Lageplan vom Vermesser


Leider hat der Plan einen etwas negativen Beigeschmack. Unsere Traufhöhe ist ja auf 4,5m begrenzt. Diese 4,5m haben einen Bezugspunkt, welcher die Mitte der Straße ist. Dieser Punkt liegt bei 128,75 Metern. Unser Grundstück liegt aber an der Stelle, wo das Haus stehen soll, bereits auf 129,2 - 129,4 Metern. Da unser Wunschhaus mit Kniestock von einem Meter aber bereits eine Traufhöhe von 4,17 ab OK Bodenplatte hat und somit noch einmal 015-0,30 Meter für die Bodenplatte drauf gerechnet werden müssen (je nachdem wie weit diese aus dem Boden heraussteht), würden wir also die Traufhöhe überschreiten und würden auf etwa 4,87- 5,02 Meter Traufhöhe kommen. Unsere Hoffnung liegt jetzt darauf, dass wir das Haus auf Höhe des Kanaldeckels setzen können. Dieser liegt bei 128,95 (tiefer dürfen wir auf keinen Fall kommen, damit kein Wasser ins Haus läuft). Wenn wir also diesen Bezugspunkt für das Haus wählen, würden wir mit 1 Meter Kniestock und 0,15 Meter herausstehender Bodenplatte bei 4,52 Meter Traufhöhe landen und müssten vielleicht nur auf 0,98 Meter runtergehen. Dann würde unser Haus zwar circa 40cm tiefer als die Straße liegen, aber das könnte man ja mit einem leichten Gefälle bei der Einfahrt ausgleichen. Wir hoffen, dass das so umsetzbar ist. Einen Kniestock von nur 0,5-0,75cm fänden wir nämlich echt nicht so toll :(

Montag, 10. September 2018

kurzes Update: Vermesser, Bodengutachten und Co.

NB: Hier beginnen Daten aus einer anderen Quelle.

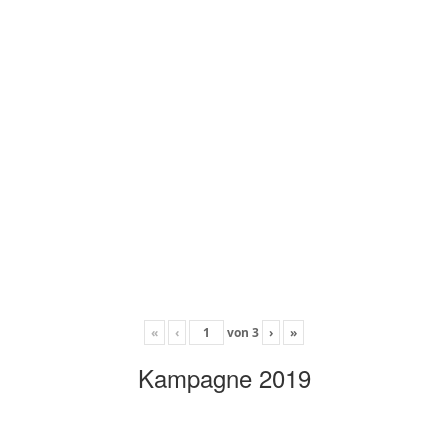
«
‹
von
3
›
»
Kampagne 2019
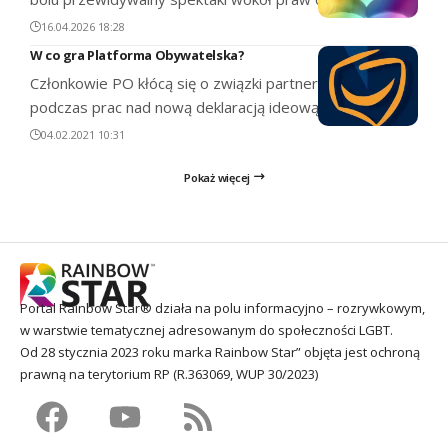
16.04.2026 18:28
W co gra Platforma Obywatelska?
Członkowie PO kłócą się o związki partnerskie i aborcję
podczas prac nad nową deklaracją ideową.
04.02.2021 10:31
Pokaż więcej
Portal Rainbow Star® działa na polu informacyjno – rozrywkowym,
w warstwie tematycznej adresowanym do społeczności LGBT.
Od 28 stycznia 2023 roku marka Rainbow Star” objęta jest ochroną
prawną na terytorium RP (R.363069, WUP 30/2023)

Leider kann der Vermesser seine Arbeit noch nicht zu Ende machen, da die Straße noch nicht fertiggestellt ist. Diese braucht er aber für Messpunkte. Also bekommen wir den Lageplan mit Höhen erst in KW40. In KW 39 haben wir ja unseren Architektentermin, bei dem so Details wie Fassadenfarbe, Dachfarbe, Fenster etc. besprochen werden. Die Unterlagen vom Vermesser werde dann nachreichen müsse und hoffe, dass dann die Bearbeitung relativ fix geht.

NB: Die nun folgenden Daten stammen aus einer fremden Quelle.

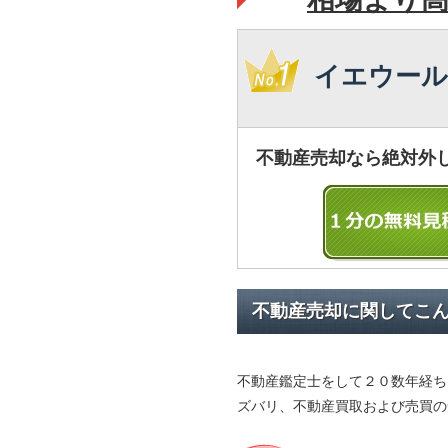
イエウール
不動産売却なら絶対外
不動産売却に関してこ
不動産鑑定士をして２０数年経ち
ズバリ、不動産買取および売買の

Was der Architekt auch braucht, ist ein Bodengutachten. Da habe ich den den letzten Wochen ein paar Firmen bzgl. eines Angebots angeschriebn. Die Angebote liegen zwischen 560 und 900 Euro. Der für 560 braucht zwar am längsten Vorlaufzeit (3 Wochen), aber da wir ja eh auf den Vermesser warten müssen, ist das kein Problem.

Zum Thema Schallschutzgutachten haben wir noch niemanden gefunden. Da hoffen wir auf einen heißen Tipp vom Architekten Ende des Monats.

Achso, die Grundschuld ist nun auch eingetragen und die Auflassung. Rechnung von der Landesjustizkasse Chemnitz hat uns gestern erreicht. Mal gucken, wann die Erschließung dann fertig ist, denn erst dann erfolgt ja der eigentlich Kauf und danach werden wir als Eigentümer ins Grundbuch eingetragen.

Um mal zu gucken, was denn so auf der Baustelle los ist, waren wir heute mal wieder vor Ort. Wir waren gegen Mittag da und niemand sonst. Das hat uns schon ein bisschen gewundert. Naja, hier ein paar brandaktuelle Bilder:

Das ganze Baufeld - die Straße ist jetzt fertig geschottert und wird dann
bestimmt bald gepflastert.

Unser Grundstück aus Richtung Straße.